Herein, we report a novel two-pronged computational and experimental strategy that combines MATLAB-based simulations and XAFS analysis to develop small SPIONs best suited for MRI. Our MATLAB-based simulation method is empowered by a swift matrix operation algorithm [26] and parallel computing ability [27] to achieve high-speed prediction of the MRI contrast power for SPIONs smaller than 8 nm. We simulated 1-, 2-, 3-, 6-, and 8-nm SPIONs and obtained statistically reliable results within one week, showing that SPIONs with inorganic diameters between 1 and 3 nm outperformed their larger counterparts. To experimentally validate our predictions, we synthesized small SPIONs, followed by the characterization and evaluation of their magnetic properties, MRI contrast powers (r₁ and r₂ values), and MR imaging performances in vivo in mice. Furthermore, we demonstrated that XAFS using a synchrotron radiation X-ray source could successfully reveal the atomic and electronic structures of these small SPIONs, thereby explaining their magnetic origins. Overall, the as-synthesized SPIONs exhibited attractive structural, magnetic, and imaging characteristics for use in biomedical MRI applications. On the one hand, the computational results could guide and facilitate MNP synthesis through simulation; on the other hand, the experimental XAFS measurements could reveal the MNP structures and underlying mechanisms of their outstanding properties. Thus, our two-pronged computational and experimental strategy provides a convenient and rigorous platform for developing future MRI probes.

MRI simulation theory

Computational MRI studies include analytical and simulation models. Analytical models [10, 11, 28] are derived from theoretical MRI equations by applying reasonable approximations (e.g., strong magnetic field, long blood vessel, and low iron concentration approximations) under specific circumstances.
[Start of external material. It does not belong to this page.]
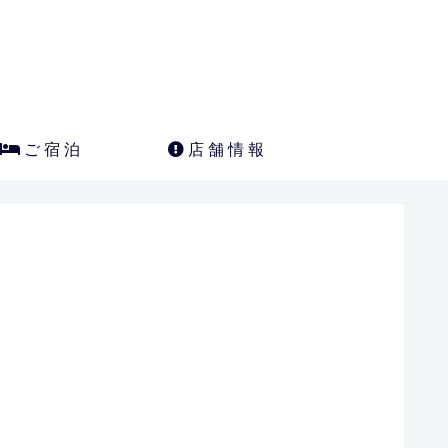
ご 宿 泊
店 舗 情 報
These analytical models can directly calculate the r₁ or r₂ values of MNPs without any simulation; thus, the calculation processes are fast. However, the r₁ or r₂ results provided by analytical models are usually a single number without accurate statistical information, such as the standard deviation calculated from numerical simulations. Moreover, some of the above approximations cannot be applied to all types of MNPs in general. In particular, newly structured MNPs will have even higher discrepancies than conventional MNPs. Consequently, simulative models that follow the MRI theory without any major approximation were established. Simulation models [12, 13, 29, 30] utilize modern computers to accurately calculate the r₁ or r₂ value of MNPs, which often yield statistically reliable results. The established principles of these MNP simulation models [31, 32] are described below.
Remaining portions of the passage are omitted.